The volume of mail on whether FDR should seek a third term was pretty stout, most favoring the third term prospect, a few favoring sticking to tradition. We are glad they didn't stick to those few sticking to tradition, or otherwise we might not be here sticking to tradition.
So, what do you think? Should our current President seek a third term?
Send your letters care of The News, P.O. Box 007, Muenstercheese, Wichita (which recently seceded from Kansas), or our alternate mailing address, Box O.P. 700 Eseehcretsneum, Imaim, (the newest state at the southern tip of Florida).
Well, we think everybody ought to get a decent chance, after all. And we have been pretty hard on him these seven years. So, in the spirit of fair play, and since it is March with all the madness going around already anyway, we think, well, why not?
Oh, we didn't know that.
In any event, between the "Mother's Little Helper" on the hogs and chitlins in Lumberton and the piece recounting the Alabama Supreme Court's progressive decision anent mutual spousal rights to live in connubial bliss free from violence, we can report that it's getting better all the time.
We have to provide special kudos, incidentally, to the University of Georgia basketball team, who, having finished last, with a record of 4-12, in the Southeastern Conference during regular season, went to Atlanta this weekend and proceeded to win the conference tournament. Not only did they win it, but, because of the tornado which plowed into the Georgia Dome, they couldn't play their Friday night game with Kentucky and thus wound up having to play two games on Saturday within a span of ten hours, a first for college basketball in our memory. They obviously won them both yesterday and then won again today. We can't recall having ever known anyone who attended the institution, but we have to doff our hats to such a determined team of players as that in any sport.
Perhaps it is no coincidence that the Bulldogs of Georgia come to us in the same page with an editorial regarding J. Edgar Hoover.
You figure it out.
Whatever the case, the Bulldogs may wish to entertain changing their nickname to the Tornodoz.
Hold the tomatoes.
We are also glad our team won. Don't drink all the beer in Chapel Hill, at least not for three weeks.
And, we should be remiss were we to fail to tell you that a call via parallel and triangulated magnetic fields, across interstellar space, and bounced off the sun, back to our friend in the Caribbean, verified that which we already assumed, that in 1991 when he wrote that part of the story which we imparted to you last year in association with the pieces of February 25, 1940, he had never heard of the fire described below, believe it or not. Nor had he ever so much as viewed the newsprint from any of the dates on which the story appeared.
When we have figured out the relationship between "Guthery" and "Lavandula", we shall let you know. Or, for that matter, "Rogue's Fortune". (Note, however, that our friend insures that the latter was added just last year for spice, there having been, when the writing occurred to him in 1991, no name originally attached to the hotel which burned next to the Lavandula.) Or, you may let us know, should it occur to you first--that is the relationship.
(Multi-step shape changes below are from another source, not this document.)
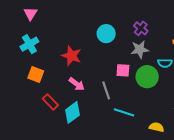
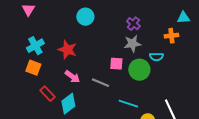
cyan circle: (106, 34) -> (85, 17), moved
cyan cross: (29, 44) -> (35, 46), moved
gray line: (106, 90) -> (100, 83), turned -48
cyan line: (124, 112) -> (128, 104), moved

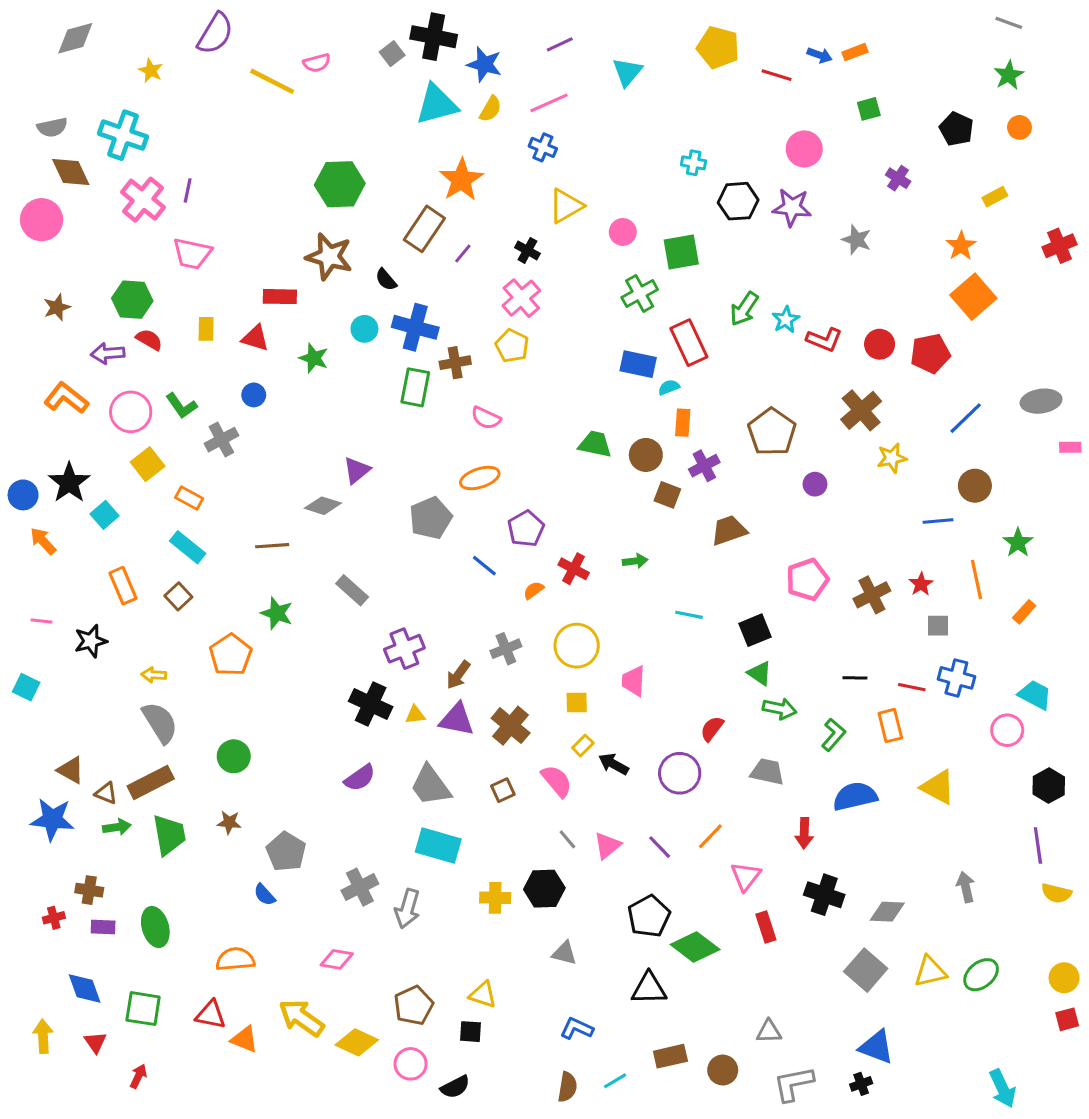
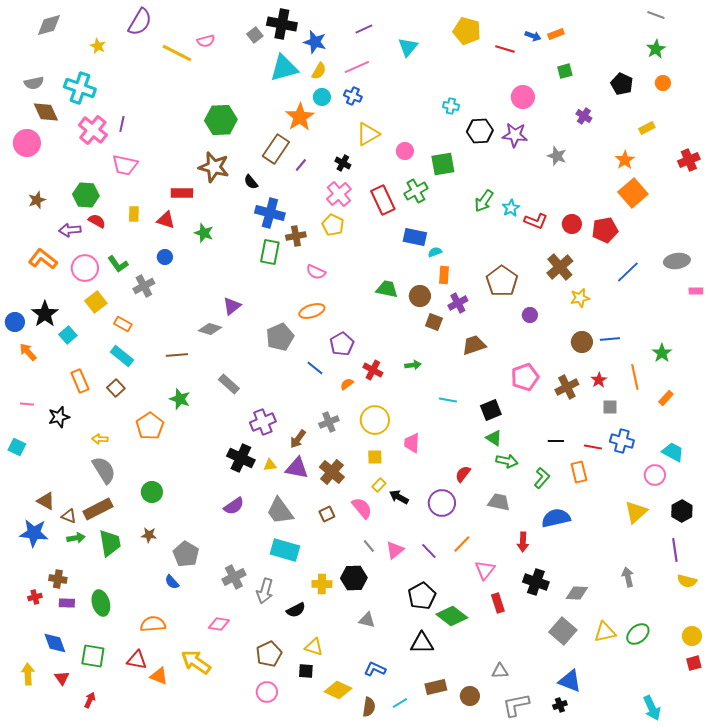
cyan circle: (364, 329) -> (322, 97), moved
red rectangle: (689, 343) -> (383, 200), moved
brown circle: (975, 486) -> (582, 342), moved
yellow triangle: (938, 787) -> (636, 512), moved, turned 50
yellow diamond: (357, 1042) -> (338, 690), moved
black semicircle: (455, 1087) -> (296, 610), moved

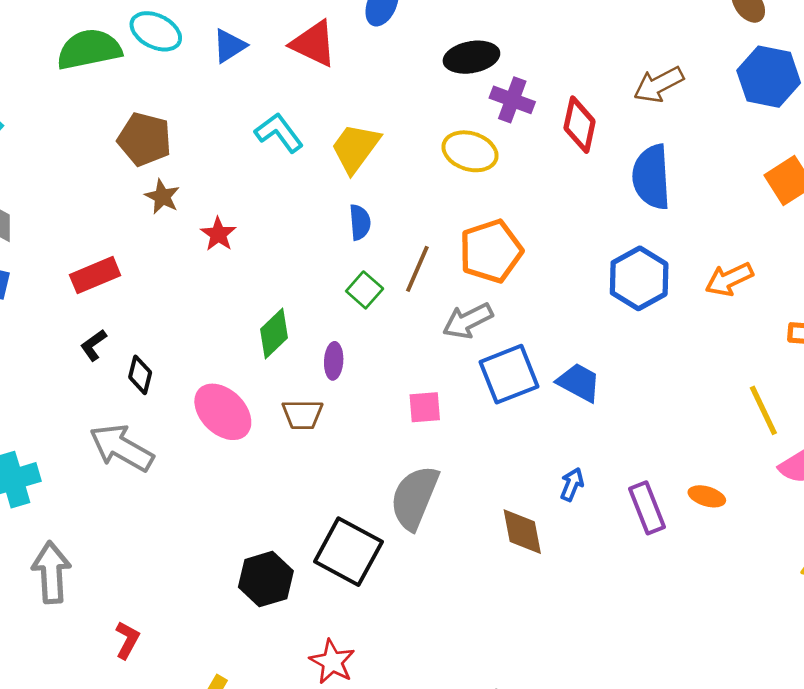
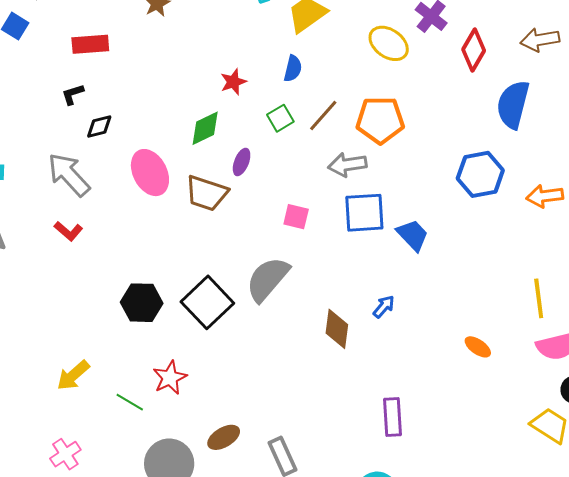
red star: (218, 234) -> (233, 82), moved
black diamond: (140, 375) -> (99, 127), turned 44
brown trapezoid: (302, 414) -> (207, 193), size x1.4
purple rectangle: (647, 508) -> (392, 417), moved
red L-shape: (127, 640) -> (68, 231), moved, turned 84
And, strangely and sombrely enough, we should indicate also that our note in association with March 11, 1940 was uploaded March 11, 2008 and has not been changed since. It was therefore written four days before the construction crane tragedy yesterday which took the lives of four people on Second Avenue in New York City. Why we said what we said on cranes four days earlier is obvious, and we shan't belabor it. But it is, as we have indicated before, all very intriguing.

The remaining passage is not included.